Let's take an example where I would like to generate dpt large depth model with patch size of 16 and image size 384. I can see that pretrained weights for the original model variants are loaded from timm but in this example I would like to generate the model from the scratch.
I gathered all the essential functions for the below code snippet (hopefully). I don't totally understand that in where and how I should apply functions forward_flex() or _resize_pos_embed()? The second question is that if I would like to calculate multiscale-loss, for which layers it should be done? Thanks in advance!
import torch
import torch.nn as nn
import torch.nn.functional as F
class Transpose(nn.Module):
def __init__(self, dim0, dim1):
super(Transpose, self).__init__()
self.dim0 = dim0
self.dim1 = dim1
def forward(self, x):
x = x.transpose(self.dim0, self.dim1)
return x
class Interpolate(nn.Module):
def __init__(self, scale_factor):
super(Interpolate, self).__init__()
self.scale_factor = scale_factor
def forward(self, x):
x = nn.functional.interpolate(x, scale_factor=self.scale_factor, mode='bilinear', align_corners=True)
return x
class ResidualConvUnit(nn.Module):
def __init__(self, features):
super().__init__()
self.conv1 = nn.Conv2d(features, features, kernel_size=3, stride=1, padding=1, bias=True)
self.conv2 = nn.Conv2d(features, features, kernel_size=3, stride=1, padding=1, bias=True)
self.relu = nn.ReLU(inplace=True)
def forward(self, x):
out = self.relu(x)
out = self.conv1(out)
out = self.relu(out)
out = self.conv2(out)
return out + x
class FeatureFusionBlock(nn.Module):
def __init__(self, features):
super(FeatureFusionBlock, self).__init__()
self.resConfUnit1 = ResidualConvUnit(features)
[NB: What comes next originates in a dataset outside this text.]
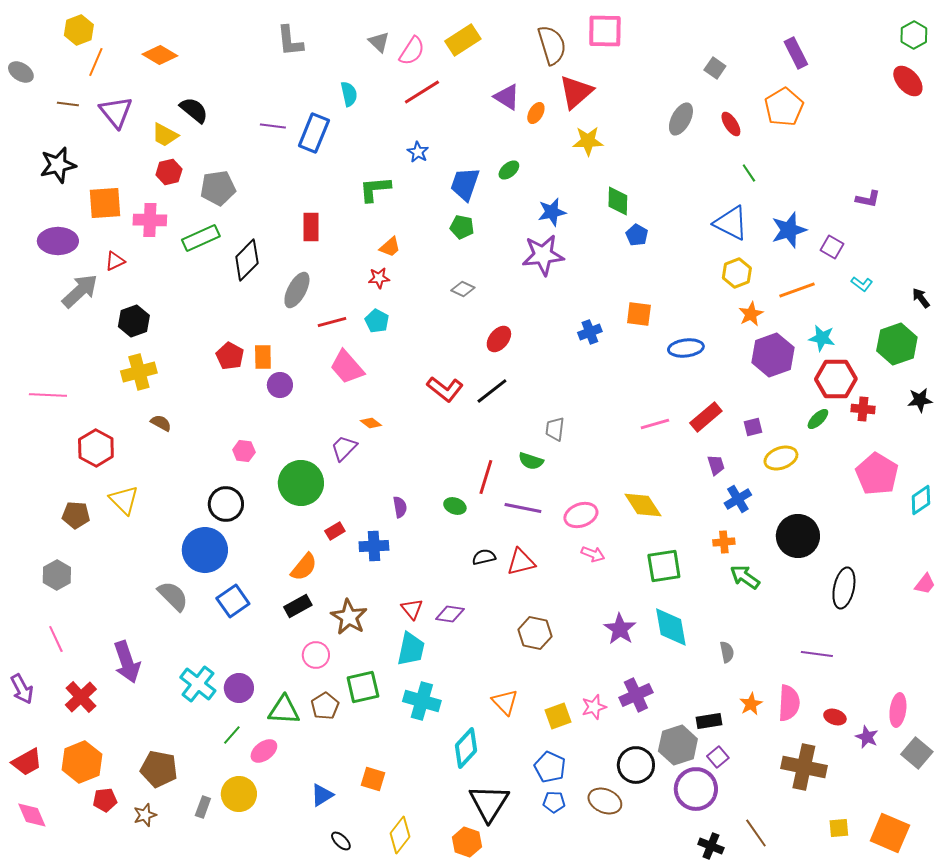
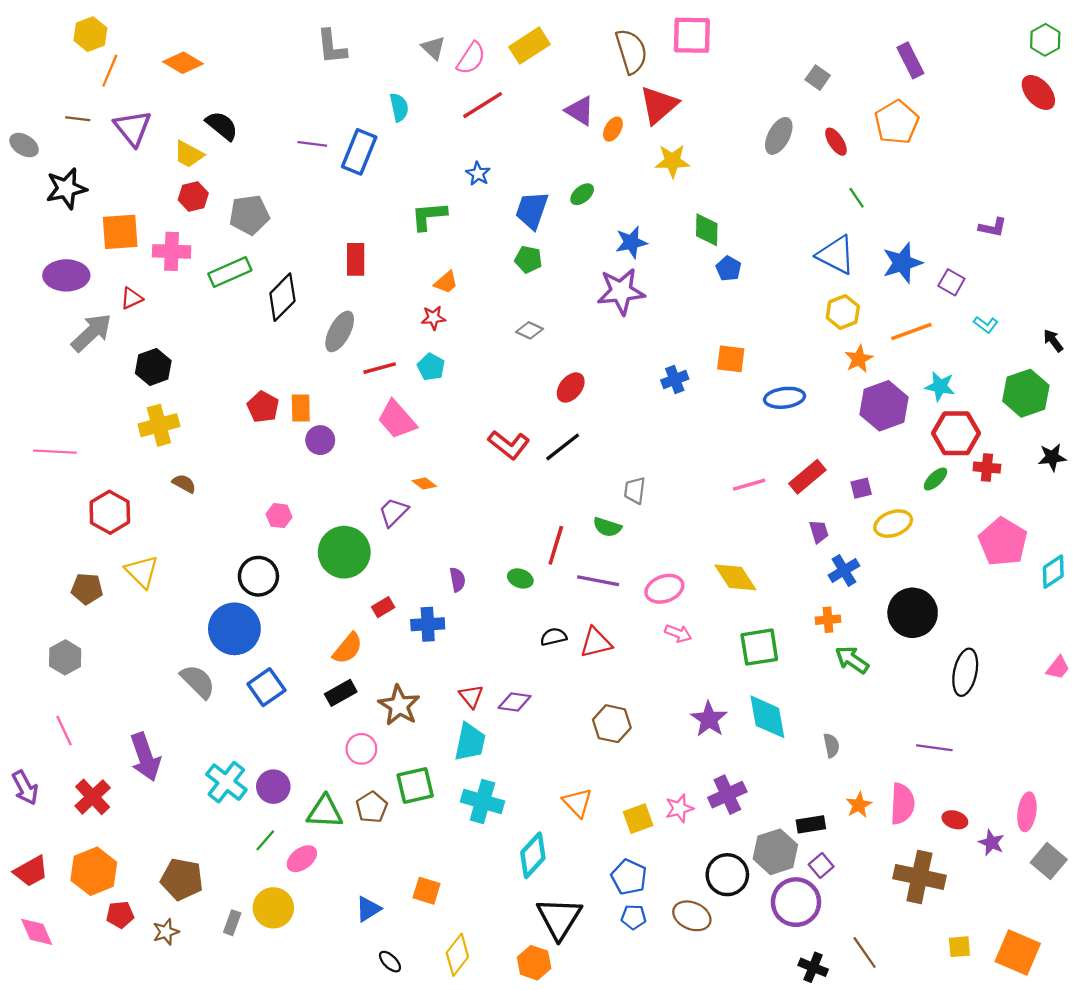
gray ellipse: (21, 72) -> (24, 145), moved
self.resConfUnit2 = ResidualConvUnit(features)
def forward(self, *xs):
output = xs[0]
if len(xs) == 2:
output += self.resConfUnit1(xs[1])
output = self.resConfUnit2(output)
output = nn.functional.interpolate(output, scale_factor=2, mode="bilinear", align_corners=True)
return output
class PatchEmbed(nn.Module):
def __init__(self, img_size=384, patch_size=16, in_chans=3, embed_dim=1024):
super().__init__()
self.img_size = img_size
self.patch_size = patch_size
self.grid_size = (img_size // patch_size, img_size // patch_size)
self.num_patches = self.grid_size[0] * self.grid_size[1]
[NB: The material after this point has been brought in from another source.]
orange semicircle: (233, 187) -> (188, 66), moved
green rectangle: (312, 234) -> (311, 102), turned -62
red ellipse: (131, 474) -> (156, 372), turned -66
self.proj = nn.Conv2d(in_chans, embed_dim, kernel_size=patch_size, stride=patch_size)
def forward(self, x):
B, C, H, W = x.shape
x = self.proj(x)
x = x.flatten(2).transpose(1, 2)
return x
class Attention(nn.Module):
def __init__(self, dim, num_heads=8, qkv_bias=False, attn_drop=0., proj_drop=0.):
super().__init__()
assert dim % num_heads == 0, 'dim should be divisible by num_heads'
self.num_heads = num_heads
head_dim = dim // num_heads
self.scale = head_dim ** -0.5
self.qkv = nn.Linear(dim, dim * 3, bias=qkv_bias)
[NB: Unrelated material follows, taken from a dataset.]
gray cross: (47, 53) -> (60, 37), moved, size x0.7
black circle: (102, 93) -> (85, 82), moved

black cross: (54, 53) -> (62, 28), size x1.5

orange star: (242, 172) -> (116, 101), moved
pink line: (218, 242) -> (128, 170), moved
self.attn_drop = nn.Dropout(attn_drop)
self.proj = nn.Linear(dim, dim)
self.proj_drop = nn.Dropout(proj_drop)
def forward(self, x):
B, N, C = x.shape
qkv = self.qkv(x).reshape(B, N, 3, self.num_heads, C // self.num_heads).permute(2, 0, 3, 1, 4)
q, k, v = qkv.unbind(0)
attn = (q @ k.transpose(-2, -1)) * self.scale
attn = attn.softmax(dim=-1)
attn = self.attn_drop(attn)
x = (attn @ v).transpose(1, 2).reshape(B, N, C)
x = self.proj(x)
x = self.proj_drop(x)
return x
class LayerScale(nn.Module):
def __init__(self, dim, init_values=1e-5, inplace=False):
super().__init__()
self.inplace = inplace
self.gamma = nn.Parameter(init_values * torch.ones(dim))
def forward(self, x):
return x.mul_(self.gamma) if self.inplace else x * self.gamma
class Mlp(nn.Module):
def __init__(self, in_features, hidden_features=None, out_features=None, act_layer=nn.GELU, bias=True, drop=0.):
super().__init__()
out_features = out_features or in_features
hidden_features = hidden_features or in_features
self.fc1 = nn.Linear(in_features, hidden_features, bias=bias)
self.act = act_layer()
self.drop1 = nn.Dropout(drop)
self.fc2 = nn.Linear(hidden_features, out_features, bias=bias)
self.drop2 = nn.Dropout(drop)
def forward(self, x):
x = self.fc1(x)
x = self.act(x)
x = self.drop1(x)
x = self.fc2(x)
x = self.drop2(x)
return x
class Block(nn.Module):
def __init__(self, embed_dim=1024, num_heads=16, mlp_ratio=4., qkv_bias=False, drop=0., attn_drop=0., act_layer=nn.GELU, norm_layer=nn.LayerNorm):
super().__init__()
self.norm1 = norm_layer(embed_dim)
self.attn = Attention(embed_dim, num_heads=num_heads, qkv_bias=qkv_bias, attn_drop=attn_drop, proj_drop=drop)
self.norm2 = norm_layer(embed_dim)
self.mlp = Mlp(in_features=embed_dim, hidden_features=int(embed_dim * mlp_ratio), act_layer=act_layer, drop=drop)
def forward(self, x):
x = x + self.attn(self.norm1(x))
x = x + self.mlp(self.norm2(x))
return x
class ProjectReadout(nn.Module):
def __init__(self, in_features, start_index=1):
super(ProjectReadout, self).__init__()
self.start_index = start_index
self.project = nn.Sequential(nn.Linear(2 * in_features, in_features), nn.GELU())
def forward(self, x):
readout = x[:, 0].unsqueeze(1).expand_as(x[:, self.start_index :])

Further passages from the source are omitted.